WORK TO COMPLETE: When a line in the material contains the word "email", copy it.

MATERIAL FOR THIS EXERCISE:
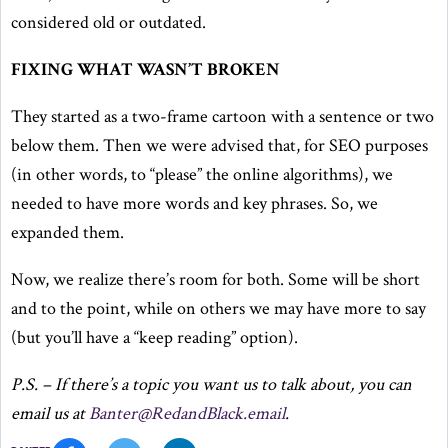
considered old or outdated.
FIXING WHAT WASN’T BROKEN
They started as a two-frame cartoon with a sentence or two
below them. Then we were advised that, for SEO purposes
(in other words, to “please” the online algorithms), we
needed to have more words and key phrases. So, we
expanded them.
Now, we realize there’s room for both. Some will be short
and to the point, while on others we may have more to say
(but you’ll have a “keep reading” option).
P.S. – If there’s a topic you want us to talk about, you can
email us at
Banter@RedandBlack.email
.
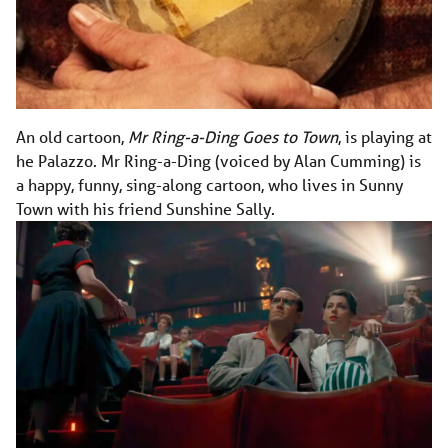
An old cartoon,
Mr Ring-a-Ding Goes to Town
, is playing at
he Palazzo. Mr Ring-a-Ding (voiced by Alan Cumming) is
a happy, funny, sing-along cartoon, who lives in Sunny
Town with his friend Sunshine Sally.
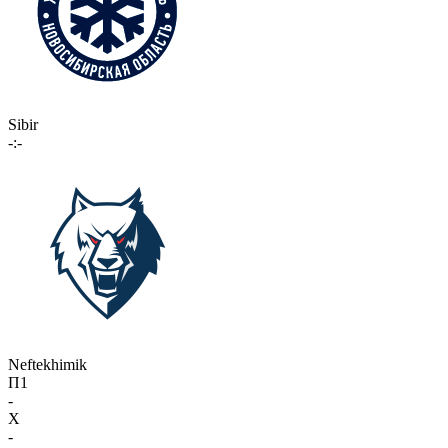
Sibir
-:-
Neftekhimik
П1
-
X
-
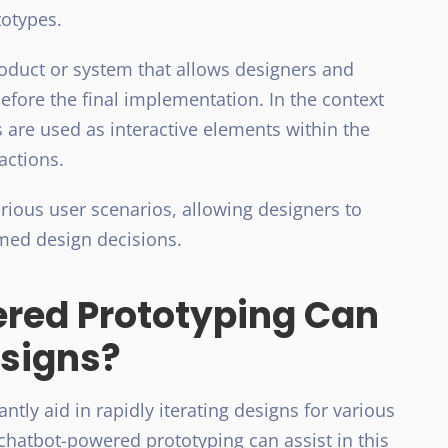
totypes.
product or system that allows designers and
before the final implementation. In the context
 are used as interactive elements within the
actions.
rious user scenarios, allowing designers to
ed design decisions.
red Prototyping Can
esigns?
tly aid in rapidly iterating designs for various
 chatbot-powered prototyping can assist in this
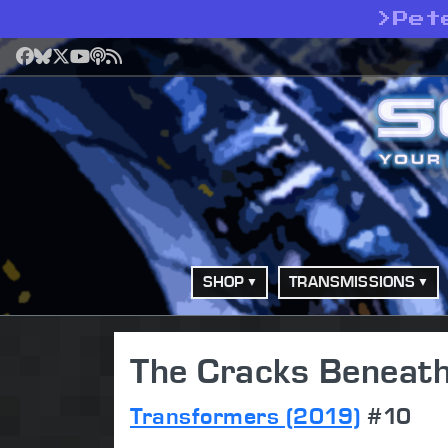
>
Pet
Facebook
Bluesky
X
YouTube
Podcast
RSS
SHOP
TRANSMISSIONS
The Cracks Beneath
Transformers (2019)
#10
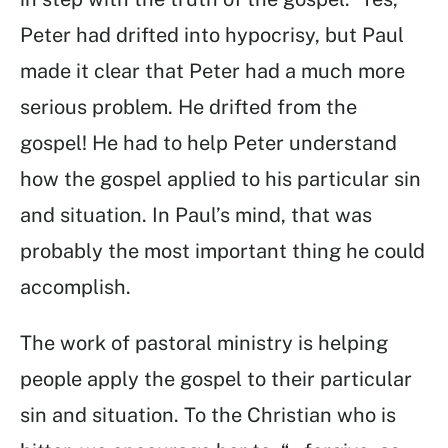
Peter had drifted into hypocrisy, but Paul
made it clear that Peter had a much more
serious problem. He drifted from the
gospel! He had to help Peter understand
how the gospel applied to his particular sin
and situation. In Paul’s mind, that was
probably the most important thing he could
accomplish.
The work of pastoral ministry is helping
people apply the gospel to their particular
sin and situation. To the Christian who is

YOUR RESPONSE:
email us at
Banter@RedandBlack.email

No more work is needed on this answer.